Jared Duvall, executive director of the Energy Action Network (EAN), presented the organization’s 2025 affordability analysis to the House Committee on Energy and Digital Infrastructure, outlining how current energy spending and recent incentive changes affect Vermont households.
EAN’s analysis shows Vermont spent more than $3 billion on energy last year, about $2 billion on fossil fuels. Duvall emphasized that electricity is only a portion of household energy expenses; transportation and heating (fossil fuels) remain the largest cost drivers. He told the committee that modern electric technologies — particularly electric vehicles — use energy far more efficiently than fossil‑fuel machinery and therefore offer durable savings over time.

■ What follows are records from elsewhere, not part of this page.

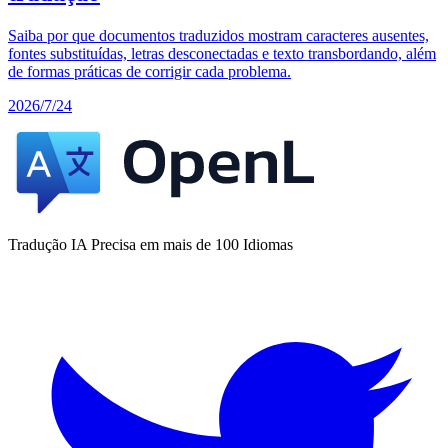
Saiba por que documentos traduzidos mostram caracteres ausentes,
fontes substituídas, letras desconectadas e texto transbordando, além
de formas práticas de corrigir cada problema.
2026/7/24
Tradução IA Precisa em mais de 100 Idiomas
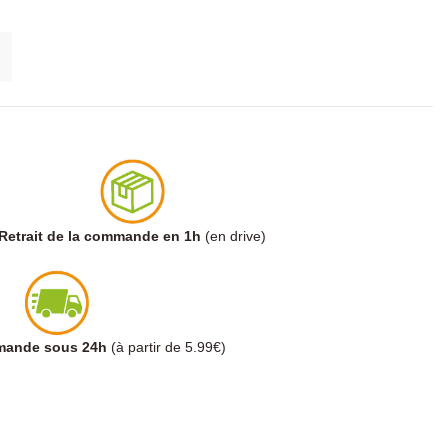
Retrait de la commande en 1h
(en drive)
mmande sous 24h
(à partir de 5.99€)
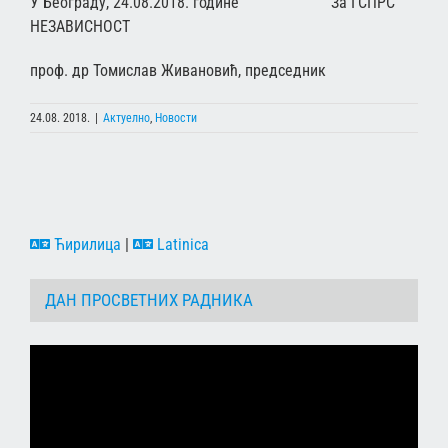
У Београду, 24.08.2018. године За ГСПРС
НЕЗАВИСНОСТ
проф. др Томислав Живановић, председник
24.08. 2018.
|
Актуелно
,
Новости
Ћирилица
|
Latinica
ДАН ПРОСВЕТНИХ РАДНИКА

“With an electric vehicle, your dollar takes you farther,” Duvall said, explaining that EVs convert a much higher share of input energy into useful work than internal‑combustion engines and therefore need less fuel to move the same distance. EAN’s case studies show a used or new EV can save several thousand dollars in fuel and maintenance over its life, even under conservative electricity‑price assumptions.
Duvall also highlighted distributional impacts: between 2020 and 2025, Vermont’s state and utility incentives directed to EV purchases prioritized lower‑ and middle‑income households; in 2024–25 those state programs were fully expended and the federal EV tax credits expired, leaving only limited utility rebates. EAN warned that removing those incentives risks locking higher‑cost, higher‑emissions options to households that cannot bear upfront costs.
The report recommends preserving targeted incentives for lower‑income households, expanding affordable EV charging options and off‑peak pricing, and coordinating state and utility programs so efficiency investments (EVs, heat pumps, weatherization) reach households most at risk from high fuel volatility.
This article summarizes EAN’s testimony and the report presented to the committee.